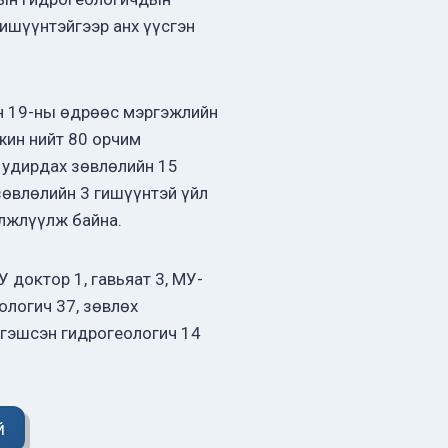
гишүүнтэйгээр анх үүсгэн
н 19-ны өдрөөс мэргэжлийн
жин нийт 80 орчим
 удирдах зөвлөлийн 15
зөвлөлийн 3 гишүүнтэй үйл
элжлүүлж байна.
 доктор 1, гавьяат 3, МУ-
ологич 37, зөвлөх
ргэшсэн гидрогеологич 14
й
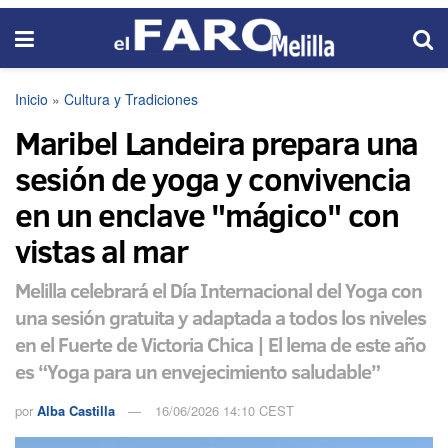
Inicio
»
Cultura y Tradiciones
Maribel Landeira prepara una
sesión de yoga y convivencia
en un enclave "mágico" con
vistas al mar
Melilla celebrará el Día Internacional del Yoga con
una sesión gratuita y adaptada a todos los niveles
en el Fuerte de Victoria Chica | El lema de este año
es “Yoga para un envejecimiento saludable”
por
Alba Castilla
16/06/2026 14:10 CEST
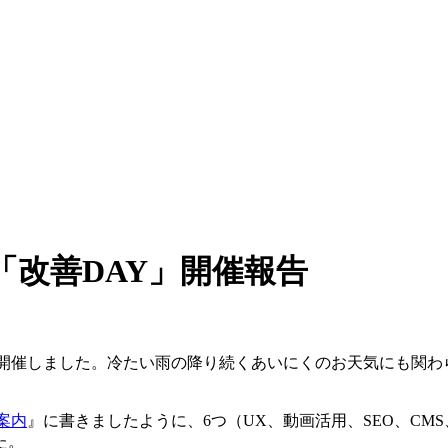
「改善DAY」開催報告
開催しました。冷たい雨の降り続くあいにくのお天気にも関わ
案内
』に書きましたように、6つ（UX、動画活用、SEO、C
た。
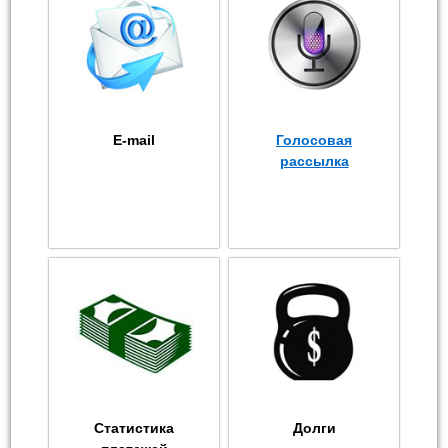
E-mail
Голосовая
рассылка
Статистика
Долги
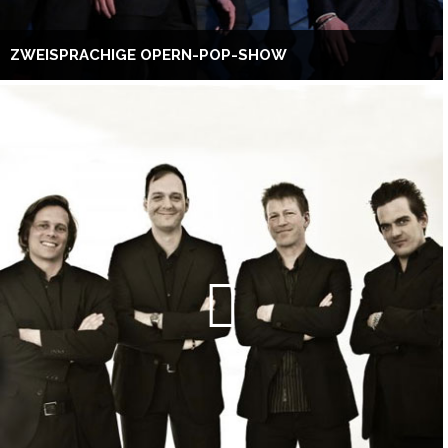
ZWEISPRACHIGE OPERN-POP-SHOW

──────

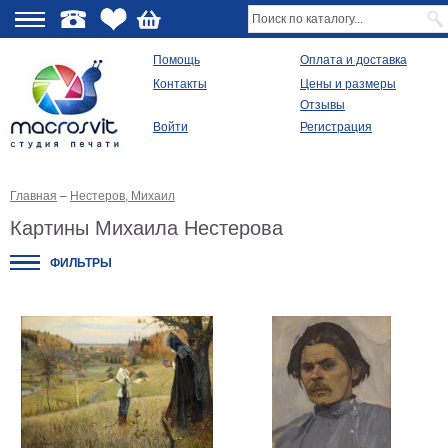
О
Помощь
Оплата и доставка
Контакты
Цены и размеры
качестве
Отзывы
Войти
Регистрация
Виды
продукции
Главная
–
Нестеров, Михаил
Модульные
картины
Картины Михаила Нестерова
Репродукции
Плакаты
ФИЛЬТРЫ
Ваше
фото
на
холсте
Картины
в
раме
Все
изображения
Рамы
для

──────

Only lines that include "sesión" are counted here. Give their number for the records above and add nothing.

2